Mean Value Theorem (MVT) — Statement
If \( f(x) \) is:
- Continuous on \([a, b]\), and
- Differentiable on \((a, b)\),
Then there exists at least one \( c \in (a, b) \) such that:
$ f'(c) = \dfrac{f(b) – f(a)}{b – a} $
Geometrical Meaning (MVT)
The MVT states that there exists a point \( c \) between \( a \) and \( b \) where the slope of the tangent equals the slope of the secant joining the points \( (a, f(a)) \) and \( (b, f(b)) \).
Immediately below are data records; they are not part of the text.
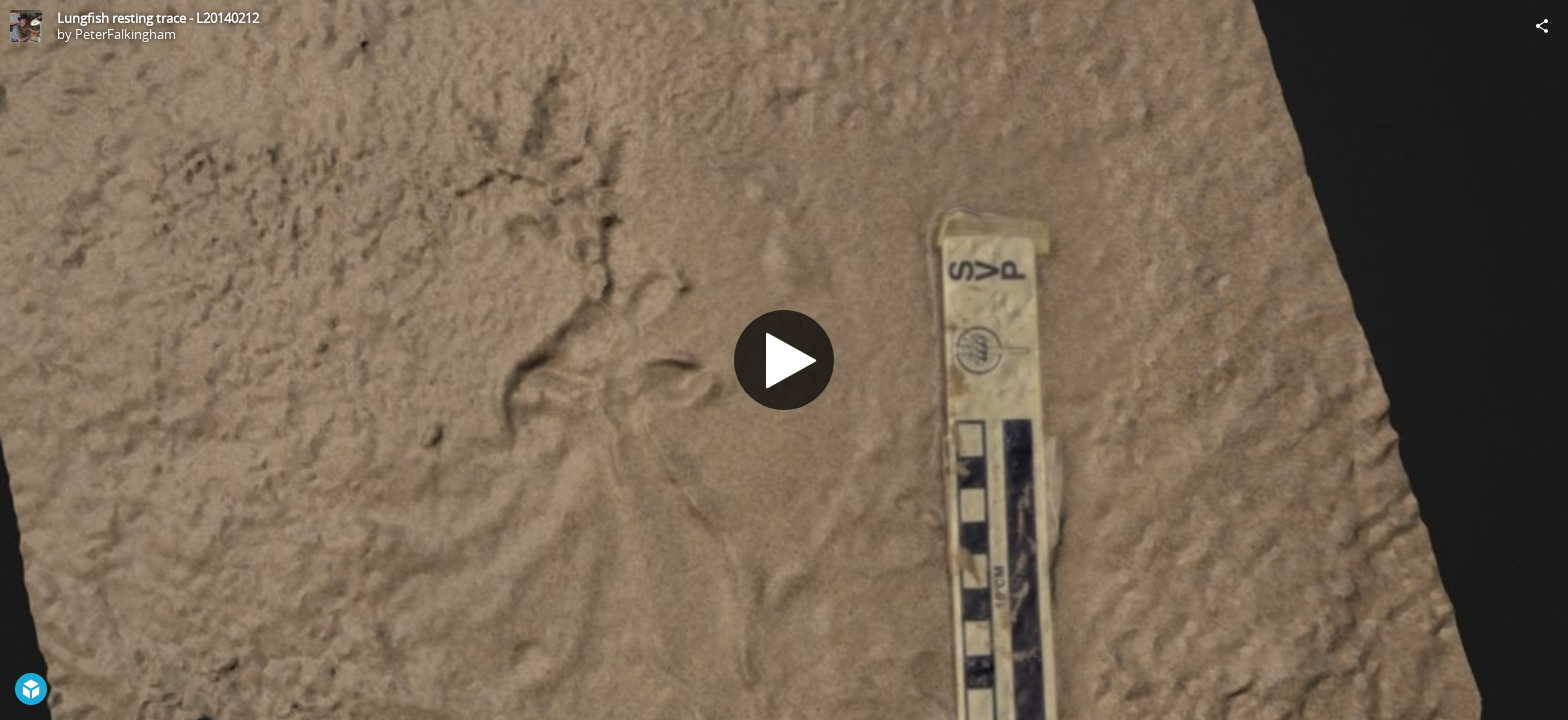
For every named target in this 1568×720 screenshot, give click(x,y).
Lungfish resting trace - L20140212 (158, 18)
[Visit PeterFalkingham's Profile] (26, 26)
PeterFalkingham (125, 34)
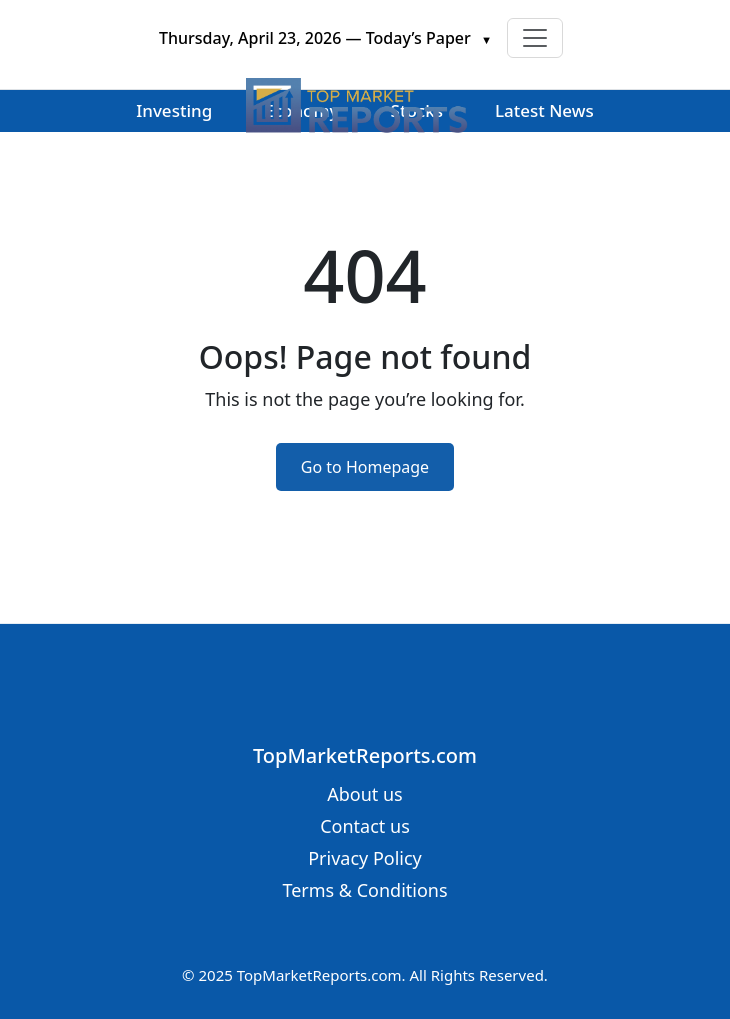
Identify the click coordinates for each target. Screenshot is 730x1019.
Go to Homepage (365, 467)
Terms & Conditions (364, 890)
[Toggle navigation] (535, 38)
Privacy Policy (365, 858)
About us (365, 794)
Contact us (365, 826)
In other words, at some point, the instantaneous rate of change = average rate of change.
Relation Between Rolle’s Theorem and MVT
| Aspect | Rolle’s Theorem | Mean Value Theorem |
|---|---|---|
| Condition | \( f(a) = f(b) \) | No such condition |
| Result | \( f'(c) = 0 \) | \( f'(c) = \dfrac{f(b) – f(a)}{b – a} \) |
| Special Case | MVT when \( f(a) = f(b) \) | General form |
Geometric Comparison
- Rolle’s Theorem: Tangent is horizontal (slope = 0) at some point.
- MVT: Tangent is parallel to the secant line joining \( (a, f(a)) \) and \( (b, f(b)) \).
Practical Uses in JEE
- Used to prove inequalities involving functions.
- Applied in error analysis and motion-related calculus problems.
- Helps in verifying intermediate results (e.g., sign changes, zero slopes).
- Foundation for Taylor’s theorem and Lagrange’s form of remainder.
Key Takeaways
- Check continuity and differentiability before applying these theorems.
- Rolle’s theorem is a special case of the Mean Value Theorem when \( f(a) = f(b) \).
- Both theorems guarantee the existence of at least one point \( c \) — not necessarily unique.
- Always specify \( c \in (a, b) \), not at endpoints.
Common Mistakes to Avoid
- Forgetting to check differentiability (especially at corners or cusps).
- Applying Rolle’s theorem when \( f(a) \ne f(b) \).
- Taking \( c = a \) or \( c = b \) — must lie strictly between the endpoints.
- Ignoring discontinuities (e.g., piecewise or absolute value functions).
Example
Verify Rolle’s theorem for \( f(x) = x^2 – 4x + 3 \) on the interval [1, 3].
▶️ Answer / Explanation
Step 1: \( f(x) = x^2 – 4x + 3 \) is a polynomial ⇒ continuous and differentiable everywhere.
Step 2: \( f(1) = 0, \; f(3) = 0 \Rightarrow f(a) = f(b) \).
Step 3: \( f'(x) = 2x – 4 \Rightarrow f'(c) = 0 \Rightarrow 2c – 4 = 0 \Rightarrow c = 2 \).
Conclusion: All conditions satisfied; \( c = 2 \) satisfies \( f'(c) = 0 \).
Answer: Rolle’s theorem verified with \( c = 2 \).
Example
Check the validity of MVT for \( f(x) = x^2 + 2x + 1 \) on [1, 3] and find the value of \( c \).
▶️ Answer / Explanation
Step 1: \( f(x) = (x + 1)^2 \) is continuous and differentiable everywhere.
Step 2: MVT applies. \( f'(x) = 2x + 2 \).
Step 3: Average rate of change: \( \dfrac{f(3) – f(1)}{3 – 1} = \dfrac{16 – 4}{2} = 6 \).
Now, set \( f'(c) = 6 \Rightarrow 2c + 2 = 6 \Rightarrow c = 2 \).
Answer: \( c = 2 \) satisfies the MVT.
Example
Verify Rolle’s theorem for \( f(x) = \sin 2x \) on \( [0, \pi] \).
▶️ Answer / Explanation
Step 1: \( f(x) = \sin 2x \) is continuous and differentiable on all \( \mathbb{R} \).
Step 2: \( f(0) = \sin 0 = 0, \; f(\pi) = \sin 2\pi = 0 \Rightarrow f(a) = f(b) \).
Step 3: \( f'(x) = 2\cos 2x \).
Set \( f'(c) = 0 \Rightarrow \cos 2c = 0 \Rightarrow 2c = \dfrac{\pi}{2}, \dfrac{3\pi}{2} \Rightarrow c = \dfrac{\pi}{4}, \dfrac{3\pi}{4} \).
Answer: Rolle’s theorem verified; \( c = \dfrac{\pi}{4}, \dfrac{3\pi}{4} \) satisfy \( f'(c) = 0 \).